Collected data:
>>>
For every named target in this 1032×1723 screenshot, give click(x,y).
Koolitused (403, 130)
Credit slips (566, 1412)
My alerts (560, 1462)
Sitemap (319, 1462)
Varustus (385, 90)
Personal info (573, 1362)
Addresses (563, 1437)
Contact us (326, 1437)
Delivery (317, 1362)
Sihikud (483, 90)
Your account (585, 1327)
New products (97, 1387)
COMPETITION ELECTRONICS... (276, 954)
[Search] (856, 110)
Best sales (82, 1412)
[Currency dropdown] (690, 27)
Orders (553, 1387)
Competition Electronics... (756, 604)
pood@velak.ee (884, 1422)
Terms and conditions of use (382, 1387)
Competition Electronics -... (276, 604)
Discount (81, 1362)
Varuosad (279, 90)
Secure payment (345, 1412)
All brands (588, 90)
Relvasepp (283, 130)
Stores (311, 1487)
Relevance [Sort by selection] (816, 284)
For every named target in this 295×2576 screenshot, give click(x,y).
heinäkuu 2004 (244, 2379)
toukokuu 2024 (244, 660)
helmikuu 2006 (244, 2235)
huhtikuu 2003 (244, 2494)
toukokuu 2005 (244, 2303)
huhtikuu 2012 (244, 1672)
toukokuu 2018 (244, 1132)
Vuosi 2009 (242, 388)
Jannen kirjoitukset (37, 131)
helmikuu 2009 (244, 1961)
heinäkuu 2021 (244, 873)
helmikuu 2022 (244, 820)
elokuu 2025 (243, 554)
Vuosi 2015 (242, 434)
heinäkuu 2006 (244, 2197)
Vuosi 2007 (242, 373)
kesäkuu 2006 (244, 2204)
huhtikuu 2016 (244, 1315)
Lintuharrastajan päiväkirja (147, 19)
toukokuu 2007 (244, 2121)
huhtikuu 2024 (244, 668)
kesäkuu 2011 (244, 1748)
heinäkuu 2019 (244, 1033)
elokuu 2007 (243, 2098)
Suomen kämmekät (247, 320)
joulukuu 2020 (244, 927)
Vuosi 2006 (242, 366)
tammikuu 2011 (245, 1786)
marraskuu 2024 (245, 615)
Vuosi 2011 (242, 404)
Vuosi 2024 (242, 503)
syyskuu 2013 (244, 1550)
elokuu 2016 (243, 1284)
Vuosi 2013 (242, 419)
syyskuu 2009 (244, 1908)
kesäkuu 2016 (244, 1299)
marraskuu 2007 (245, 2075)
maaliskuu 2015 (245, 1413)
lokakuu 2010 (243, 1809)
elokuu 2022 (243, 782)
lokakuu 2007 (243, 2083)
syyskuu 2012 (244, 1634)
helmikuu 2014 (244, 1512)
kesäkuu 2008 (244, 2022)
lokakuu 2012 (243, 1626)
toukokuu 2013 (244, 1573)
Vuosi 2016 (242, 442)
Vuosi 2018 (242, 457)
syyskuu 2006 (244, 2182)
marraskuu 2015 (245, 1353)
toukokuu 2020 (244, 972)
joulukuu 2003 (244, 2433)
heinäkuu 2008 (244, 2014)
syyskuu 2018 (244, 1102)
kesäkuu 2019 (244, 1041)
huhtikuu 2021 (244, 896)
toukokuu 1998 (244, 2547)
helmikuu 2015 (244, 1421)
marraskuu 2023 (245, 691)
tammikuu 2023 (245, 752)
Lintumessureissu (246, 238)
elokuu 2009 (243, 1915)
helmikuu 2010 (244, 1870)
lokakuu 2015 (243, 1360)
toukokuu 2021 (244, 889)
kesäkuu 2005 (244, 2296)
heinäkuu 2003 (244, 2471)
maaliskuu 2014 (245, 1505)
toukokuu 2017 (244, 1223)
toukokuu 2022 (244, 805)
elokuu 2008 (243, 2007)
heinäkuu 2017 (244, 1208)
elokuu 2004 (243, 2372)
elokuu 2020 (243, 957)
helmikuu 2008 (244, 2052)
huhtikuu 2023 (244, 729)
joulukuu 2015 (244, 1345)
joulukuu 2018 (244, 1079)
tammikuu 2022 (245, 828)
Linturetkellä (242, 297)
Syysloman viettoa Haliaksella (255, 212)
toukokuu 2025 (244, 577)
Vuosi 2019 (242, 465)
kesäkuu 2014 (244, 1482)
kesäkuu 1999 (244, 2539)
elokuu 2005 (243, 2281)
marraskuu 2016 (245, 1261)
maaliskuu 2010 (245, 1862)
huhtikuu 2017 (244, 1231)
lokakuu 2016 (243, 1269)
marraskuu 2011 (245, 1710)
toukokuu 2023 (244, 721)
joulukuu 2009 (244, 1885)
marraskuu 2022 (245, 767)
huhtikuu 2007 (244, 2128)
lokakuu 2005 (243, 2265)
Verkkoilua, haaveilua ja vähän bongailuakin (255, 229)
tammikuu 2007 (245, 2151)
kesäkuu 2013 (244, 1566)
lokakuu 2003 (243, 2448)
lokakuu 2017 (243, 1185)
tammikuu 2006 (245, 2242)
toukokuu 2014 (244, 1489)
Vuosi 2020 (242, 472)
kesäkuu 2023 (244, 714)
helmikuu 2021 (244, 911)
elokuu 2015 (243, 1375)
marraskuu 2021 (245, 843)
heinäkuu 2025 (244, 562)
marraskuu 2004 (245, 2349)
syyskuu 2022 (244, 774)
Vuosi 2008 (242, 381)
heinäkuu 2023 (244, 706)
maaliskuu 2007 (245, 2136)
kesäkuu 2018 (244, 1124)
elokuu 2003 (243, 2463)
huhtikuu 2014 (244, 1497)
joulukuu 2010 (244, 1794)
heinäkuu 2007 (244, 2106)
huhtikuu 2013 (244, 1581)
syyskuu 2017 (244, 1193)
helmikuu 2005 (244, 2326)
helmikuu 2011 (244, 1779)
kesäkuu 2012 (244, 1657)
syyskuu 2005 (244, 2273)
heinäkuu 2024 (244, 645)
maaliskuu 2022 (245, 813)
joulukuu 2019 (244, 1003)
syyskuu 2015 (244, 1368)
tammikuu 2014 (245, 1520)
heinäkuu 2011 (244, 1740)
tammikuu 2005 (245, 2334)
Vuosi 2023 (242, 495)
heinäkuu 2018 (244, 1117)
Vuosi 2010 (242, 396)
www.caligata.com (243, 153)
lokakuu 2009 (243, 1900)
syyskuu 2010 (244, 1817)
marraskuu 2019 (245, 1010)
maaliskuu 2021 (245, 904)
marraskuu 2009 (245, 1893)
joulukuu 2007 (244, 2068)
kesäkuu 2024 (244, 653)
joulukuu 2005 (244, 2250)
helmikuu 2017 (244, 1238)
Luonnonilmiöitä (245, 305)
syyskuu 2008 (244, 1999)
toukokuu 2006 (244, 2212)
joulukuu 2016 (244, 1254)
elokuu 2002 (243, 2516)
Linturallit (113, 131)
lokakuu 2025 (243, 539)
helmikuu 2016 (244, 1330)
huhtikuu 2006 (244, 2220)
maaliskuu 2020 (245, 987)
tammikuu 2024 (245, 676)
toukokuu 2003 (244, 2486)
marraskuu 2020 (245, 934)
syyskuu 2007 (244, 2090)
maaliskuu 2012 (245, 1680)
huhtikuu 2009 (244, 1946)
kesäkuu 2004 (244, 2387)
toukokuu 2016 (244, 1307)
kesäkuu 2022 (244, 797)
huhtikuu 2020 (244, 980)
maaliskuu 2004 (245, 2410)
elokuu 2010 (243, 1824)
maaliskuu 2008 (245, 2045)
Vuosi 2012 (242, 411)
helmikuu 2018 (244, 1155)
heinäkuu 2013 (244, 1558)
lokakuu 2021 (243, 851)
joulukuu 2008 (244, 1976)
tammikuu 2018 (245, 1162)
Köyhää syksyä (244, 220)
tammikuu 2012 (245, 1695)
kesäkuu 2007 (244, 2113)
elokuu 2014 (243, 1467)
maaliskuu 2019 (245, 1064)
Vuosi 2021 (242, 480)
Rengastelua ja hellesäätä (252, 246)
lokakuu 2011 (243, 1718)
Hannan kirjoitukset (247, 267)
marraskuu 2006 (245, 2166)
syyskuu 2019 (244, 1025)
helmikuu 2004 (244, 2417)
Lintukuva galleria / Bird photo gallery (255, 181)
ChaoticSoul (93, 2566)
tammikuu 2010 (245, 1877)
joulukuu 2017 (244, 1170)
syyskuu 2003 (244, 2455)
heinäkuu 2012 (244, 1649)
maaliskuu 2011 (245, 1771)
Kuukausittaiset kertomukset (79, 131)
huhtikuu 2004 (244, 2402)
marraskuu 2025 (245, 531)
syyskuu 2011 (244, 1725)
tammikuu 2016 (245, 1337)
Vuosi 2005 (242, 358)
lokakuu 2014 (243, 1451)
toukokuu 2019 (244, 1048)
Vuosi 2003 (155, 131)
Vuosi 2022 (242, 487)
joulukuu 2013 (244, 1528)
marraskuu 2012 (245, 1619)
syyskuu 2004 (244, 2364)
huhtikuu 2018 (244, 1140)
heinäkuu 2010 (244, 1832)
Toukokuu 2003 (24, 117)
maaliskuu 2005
<<<
= Exercise brief =
Output, exactly and in full, the lines from the start of the entries above through the line that contains "Secure payment (345, 1412)".

= Solution to the exercise =
For every named target in this 1032×1723 screenshot, give click(x,y).
Koolitused (403, 130)
Credit slips (566, 1412)
My alerts (560, 1462)
Sitemap (319, 1462)
Varustus (385, 90)
Personal info (573, 1362)
Addresses (563, 1437)
Contact us (326, 1437)
Delivery (317, 1362)
Sihikud (483, 90)
Your account (585, 1327)
New products (97, 1387)
COMPETITION ELECTRONICS... (276, 954)
[Search] (856, 110)
Best sales (82, 1412)
[Currency dropdown] (690, 27)
Orders (553, 1387)
Competition Electronics... (756, 604)
pood@velak.ee (884, 1422)
Terms and conditions of use (382, 1387)
Competition Electronics -... (276, 604)
Discount (81, 1362)
Varuosad (279, 90)
Secure payment (345, 1412)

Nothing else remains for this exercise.